The United States expanded at a rate of 3.6 percent on the largest increase in inventories since 1998. Unfortunately, consumer spending, which represents 70 percent of the economy, is anemic. Sales data from holiday expectations were far less than expected as consumers pinch their wallets closed.
The GDP print far exceeded the 2.8 percent forecasts and was the strongest reading since the first quarter of 2012, according to the Commerce Department.”The big boost is from inventories, but the big question for fourth-quarter growth is whether this is voluntary inventory expansion or involuntary,” said Sam Coffin of UBS Securities LLC. The data showed a large increase in inventories from $86 billion to over $115 billion on expectation of improvements in business investment and household purchases, which are growing at the slowest pace in four years.
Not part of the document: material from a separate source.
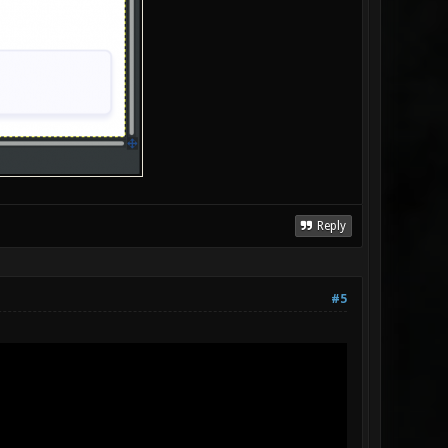
Reply
#5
According to revised data, wages and salaries in the second quarter increased by $77.2 billion from the $54.6 billion reported initially. The third quarter wages and salaries increased $46 billion.
Gross domestic income increased by 1.4 percent annualized in the third quarter, which is over half of the 3.2 percent seen in the second quarter. Consumer spending also increased 1.4 percent – the smallest gain since the fourth quarter of 2009.
Business spending is lukewarm, and demand for non-defense capital goods, fell 1.2 percent in October after declining 1.4 percent in September. The Commerce Department data showed this was the first back-to-back decline over the last year.
Housing and auto sales continue to be the central growth focus. Residential construction increased 13 percent, annualized. Auto sales increased 7.1 percent.